Top of Information shown
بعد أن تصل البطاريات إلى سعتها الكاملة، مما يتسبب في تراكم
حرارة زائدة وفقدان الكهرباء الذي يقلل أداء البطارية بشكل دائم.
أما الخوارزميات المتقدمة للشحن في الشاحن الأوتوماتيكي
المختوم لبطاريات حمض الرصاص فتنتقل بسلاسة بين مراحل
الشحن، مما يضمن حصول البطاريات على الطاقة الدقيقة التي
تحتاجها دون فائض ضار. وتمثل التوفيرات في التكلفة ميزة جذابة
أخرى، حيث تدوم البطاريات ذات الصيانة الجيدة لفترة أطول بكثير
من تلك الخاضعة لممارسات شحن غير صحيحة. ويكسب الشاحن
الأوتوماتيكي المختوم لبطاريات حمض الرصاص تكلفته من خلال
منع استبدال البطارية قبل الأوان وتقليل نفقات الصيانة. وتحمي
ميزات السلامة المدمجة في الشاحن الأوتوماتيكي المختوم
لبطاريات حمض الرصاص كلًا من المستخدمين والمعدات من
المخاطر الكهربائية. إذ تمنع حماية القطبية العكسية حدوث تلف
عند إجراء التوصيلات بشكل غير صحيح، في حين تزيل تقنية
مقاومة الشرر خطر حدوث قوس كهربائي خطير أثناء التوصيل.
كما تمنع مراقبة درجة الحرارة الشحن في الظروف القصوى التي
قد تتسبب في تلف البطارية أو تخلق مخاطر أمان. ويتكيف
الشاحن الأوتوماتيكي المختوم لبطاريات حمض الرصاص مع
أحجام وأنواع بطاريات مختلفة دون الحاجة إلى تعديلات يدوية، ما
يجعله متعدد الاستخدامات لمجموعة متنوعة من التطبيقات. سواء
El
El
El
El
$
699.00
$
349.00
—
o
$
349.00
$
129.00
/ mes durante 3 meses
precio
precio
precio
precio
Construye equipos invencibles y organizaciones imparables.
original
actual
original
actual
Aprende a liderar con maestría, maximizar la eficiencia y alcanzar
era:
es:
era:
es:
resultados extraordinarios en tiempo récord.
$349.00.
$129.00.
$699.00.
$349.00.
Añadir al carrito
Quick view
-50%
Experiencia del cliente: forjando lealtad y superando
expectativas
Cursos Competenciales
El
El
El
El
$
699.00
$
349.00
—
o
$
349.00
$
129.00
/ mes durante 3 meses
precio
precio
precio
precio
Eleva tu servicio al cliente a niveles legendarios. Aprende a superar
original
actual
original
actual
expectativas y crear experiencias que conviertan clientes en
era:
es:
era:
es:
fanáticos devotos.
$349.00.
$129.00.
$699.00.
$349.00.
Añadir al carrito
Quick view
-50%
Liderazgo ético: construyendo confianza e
Bottom of Information shown
Top of Information shown
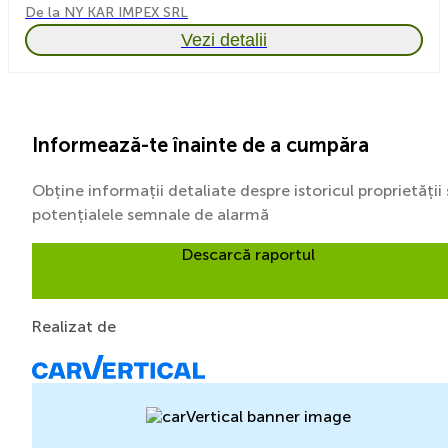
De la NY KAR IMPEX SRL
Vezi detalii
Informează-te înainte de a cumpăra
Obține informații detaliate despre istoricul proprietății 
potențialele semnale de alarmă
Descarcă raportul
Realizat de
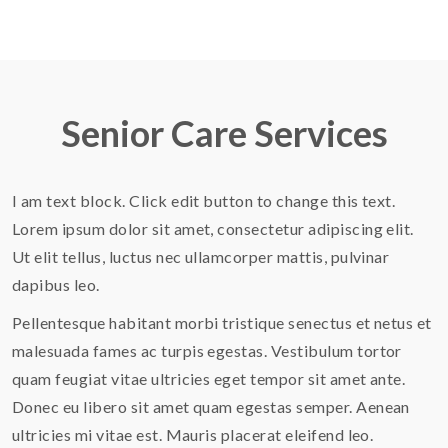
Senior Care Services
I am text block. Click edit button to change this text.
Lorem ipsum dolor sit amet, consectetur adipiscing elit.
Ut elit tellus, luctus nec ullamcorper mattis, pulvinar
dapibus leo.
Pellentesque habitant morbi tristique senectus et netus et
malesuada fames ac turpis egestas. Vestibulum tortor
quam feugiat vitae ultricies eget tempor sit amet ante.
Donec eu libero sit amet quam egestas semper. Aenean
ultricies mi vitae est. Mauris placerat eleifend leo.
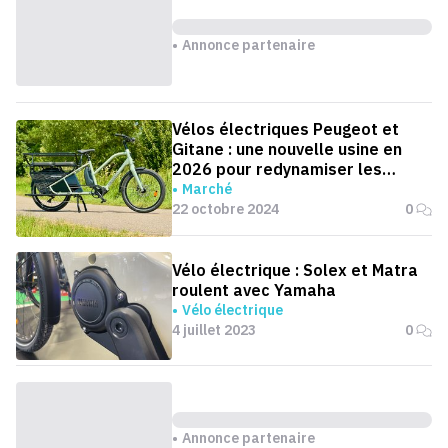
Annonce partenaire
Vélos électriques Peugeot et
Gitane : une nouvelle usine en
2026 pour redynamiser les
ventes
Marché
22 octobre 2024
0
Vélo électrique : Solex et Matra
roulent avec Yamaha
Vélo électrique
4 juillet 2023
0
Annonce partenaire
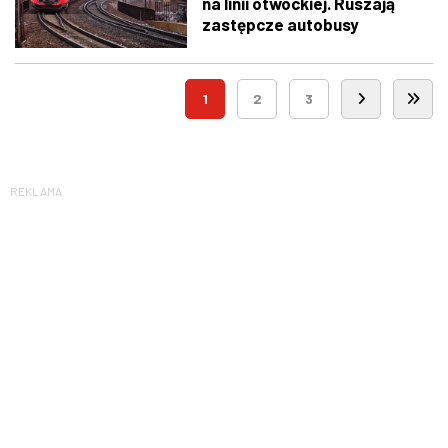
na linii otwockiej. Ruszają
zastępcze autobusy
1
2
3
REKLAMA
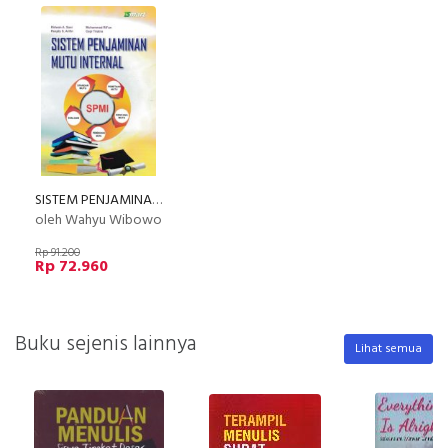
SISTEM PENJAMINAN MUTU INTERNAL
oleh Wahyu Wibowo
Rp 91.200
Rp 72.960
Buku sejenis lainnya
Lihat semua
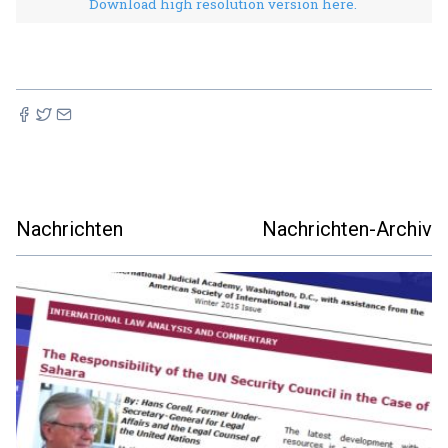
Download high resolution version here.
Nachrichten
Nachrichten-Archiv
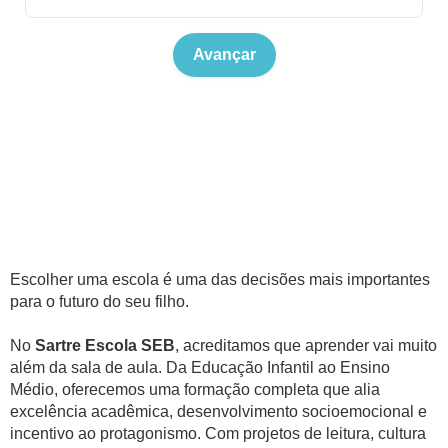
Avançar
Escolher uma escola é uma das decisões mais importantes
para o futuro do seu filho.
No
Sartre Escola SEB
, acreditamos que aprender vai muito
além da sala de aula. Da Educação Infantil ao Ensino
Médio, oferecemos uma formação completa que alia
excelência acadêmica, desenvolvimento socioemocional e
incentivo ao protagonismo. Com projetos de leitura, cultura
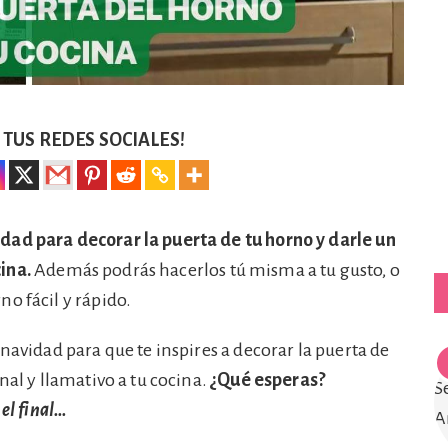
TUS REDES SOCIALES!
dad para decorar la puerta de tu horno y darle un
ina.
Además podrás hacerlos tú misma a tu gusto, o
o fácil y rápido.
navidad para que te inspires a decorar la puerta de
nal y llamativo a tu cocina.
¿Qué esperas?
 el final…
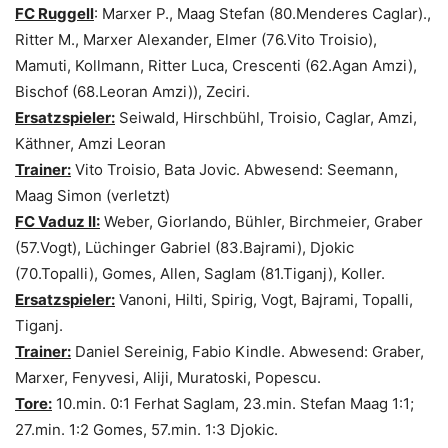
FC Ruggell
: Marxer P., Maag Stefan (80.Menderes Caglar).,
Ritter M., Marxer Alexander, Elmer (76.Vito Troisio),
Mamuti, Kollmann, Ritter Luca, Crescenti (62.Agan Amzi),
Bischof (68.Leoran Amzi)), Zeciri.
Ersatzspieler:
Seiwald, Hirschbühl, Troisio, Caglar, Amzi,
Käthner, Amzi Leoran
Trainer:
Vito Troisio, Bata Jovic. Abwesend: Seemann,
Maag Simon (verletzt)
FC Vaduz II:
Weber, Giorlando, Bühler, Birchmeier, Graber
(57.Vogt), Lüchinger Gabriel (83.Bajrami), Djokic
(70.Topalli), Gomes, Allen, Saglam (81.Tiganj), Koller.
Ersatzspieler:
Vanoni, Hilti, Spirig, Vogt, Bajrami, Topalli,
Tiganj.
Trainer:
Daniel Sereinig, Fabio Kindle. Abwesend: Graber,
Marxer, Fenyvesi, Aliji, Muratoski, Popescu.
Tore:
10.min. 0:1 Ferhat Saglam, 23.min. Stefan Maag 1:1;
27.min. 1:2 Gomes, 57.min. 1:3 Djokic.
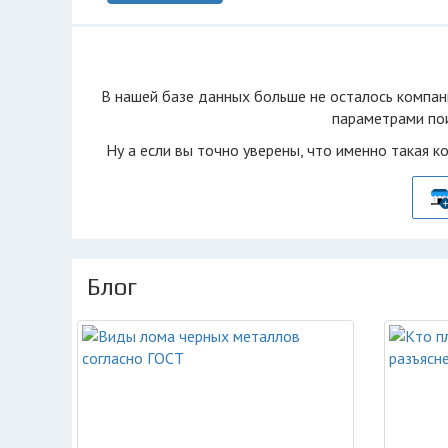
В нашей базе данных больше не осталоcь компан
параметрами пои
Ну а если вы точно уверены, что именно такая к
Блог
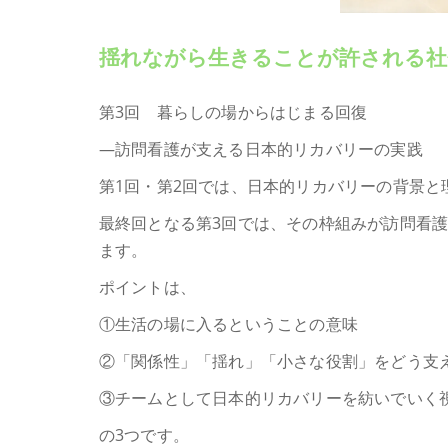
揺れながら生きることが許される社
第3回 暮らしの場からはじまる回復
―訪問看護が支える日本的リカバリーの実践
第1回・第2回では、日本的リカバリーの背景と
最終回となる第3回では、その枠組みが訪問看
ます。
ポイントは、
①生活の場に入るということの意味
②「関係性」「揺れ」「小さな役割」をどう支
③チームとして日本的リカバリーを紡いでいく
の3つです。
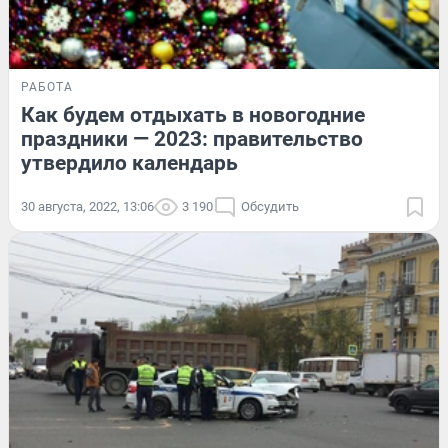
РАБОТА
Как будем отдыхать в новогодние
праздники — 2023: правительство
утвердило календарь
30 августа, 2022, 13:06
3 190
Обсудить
Bottom of Information shown
What you need to do: Report only how many lines in the entries above contain the string "Vito".

Solution to the problem: 2